3 QUESTIONS - I’m retired. I receive a Pension. Since December, the brokerage account with Fidelity pays me $ per month. Q1 - Am I supposed to be chill during this dip? I was thinking to payout $2,000 less per month. Q 2 - Is this a good idea? Also, my allocation is 60% stocks 40% bonds. Q 3 - Should I change this?
Q1: Are all basic expenses covered? Are minor luxuries covered? With current inflation do you feel worried month to month?
Q2: what would $2000/month less look like? Does your budget/expense tracking still cover everything with $2000 less? How would this affect your day-to-day/week-to-week?
Q3: See chart, review your financial plan. Decide if you should change it. (I’m not a CFP, not investing advice…liability disclaimer yada yada)

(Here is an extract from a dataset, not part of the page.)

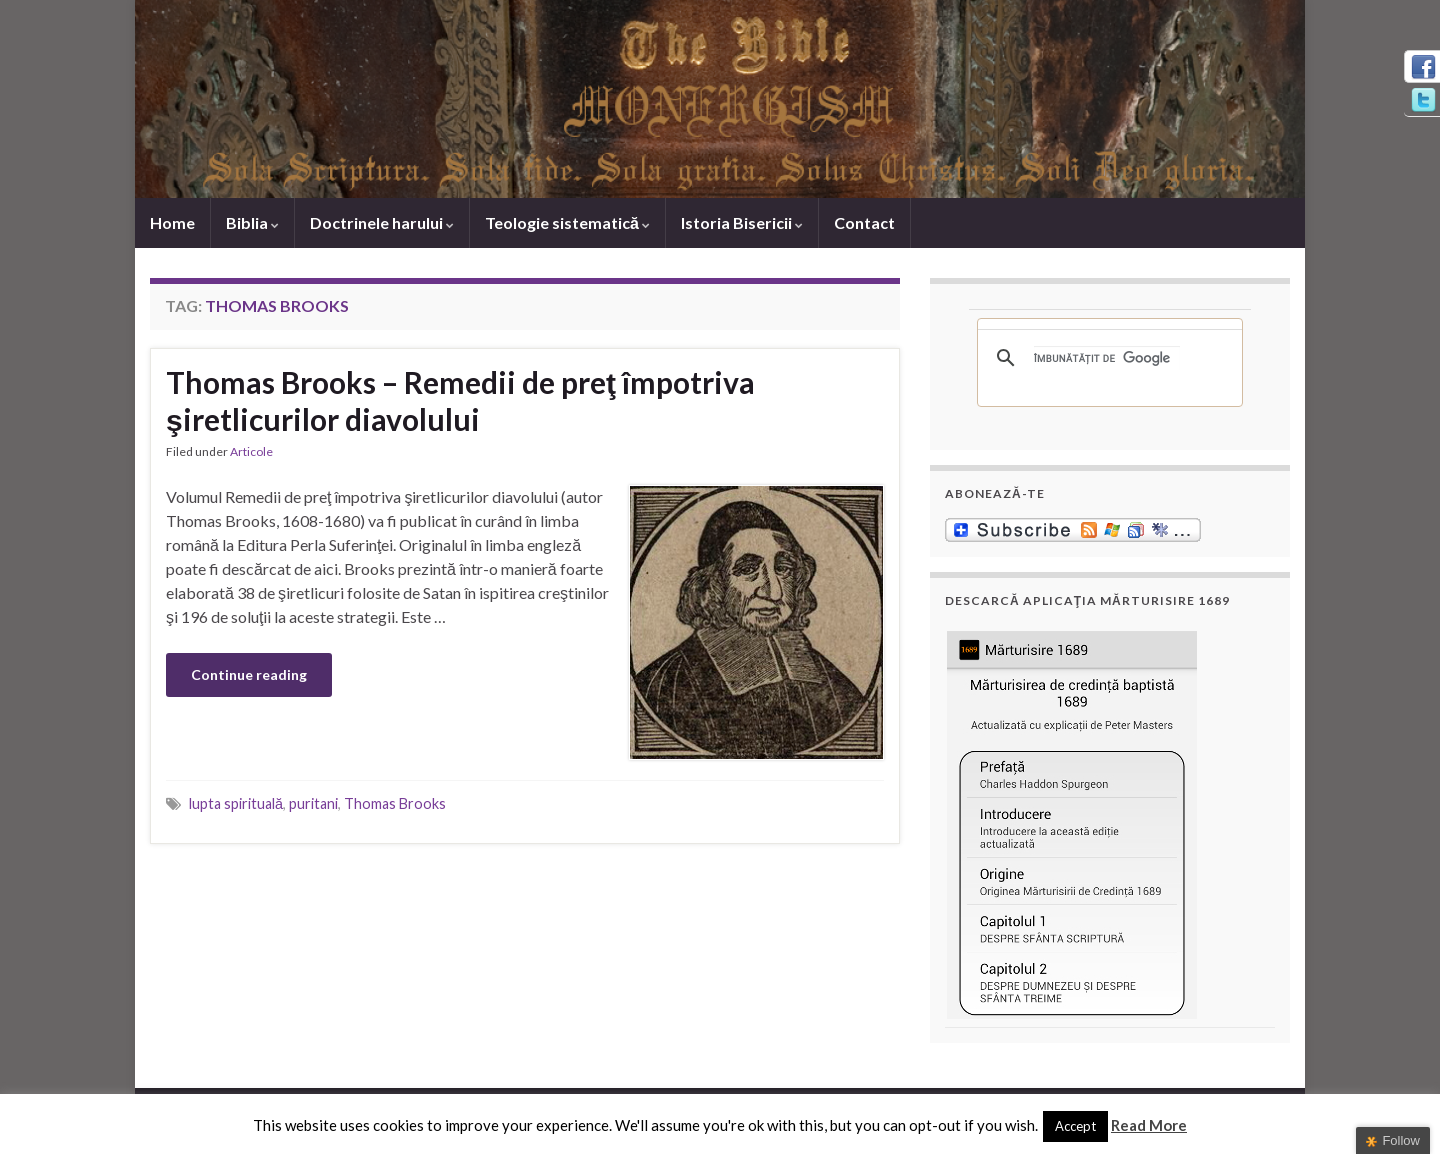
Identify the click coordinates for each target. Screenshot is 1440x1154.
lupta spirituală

Thank you for your graphs. I retired and invested my $ in a brokerage account in December, so I’ve taken a hit of around 14%+ like everyone else. My $1.1 mil account is around $968,000 today. Wow.
I decided to withdraw $1,000 less each month starting in June 2022. And withdraw $1,000 less each month 10 years from now, and $1,000 less each month 20 years from now to allow the brokerage account to grow. I’m going to try to depend on my pension and social security more. I’ve read that we spend less as we age. The most expensive years are the first 10 years of retirement when we have the energy and desire to travel, etc.
I changed the allocation of my portfolio to 65% stocks and 35% bonds to take advantage of lower priced stocks. I might go up to 70% stocks. When the market recovers, I will check in with myself.
Can I take this rise and fall? How much longer can I take this risk? Ultimately, rebalance to 50-50 stocks and bonds.
The risk is real when retired and living on passive income.
I’m looking at returning to teaching part-time – maybe a 20% job, to get me through this period. This market stresses me out a little. Though people are worried about a recession, it seems there is lots of consumer spending and a lack of some products like cars – not what you’d see during a regular recession. So it’s inflation we are worried about?
Looking forward to the market looking better soon.
Do you know what your estimated safe withdrawal rate is?
Your spending may be lower but don’t forget to account for rising healthcare costs.
@ShaneSideris is more of an expert in this area and he might be able to provide some more guidance in this arena.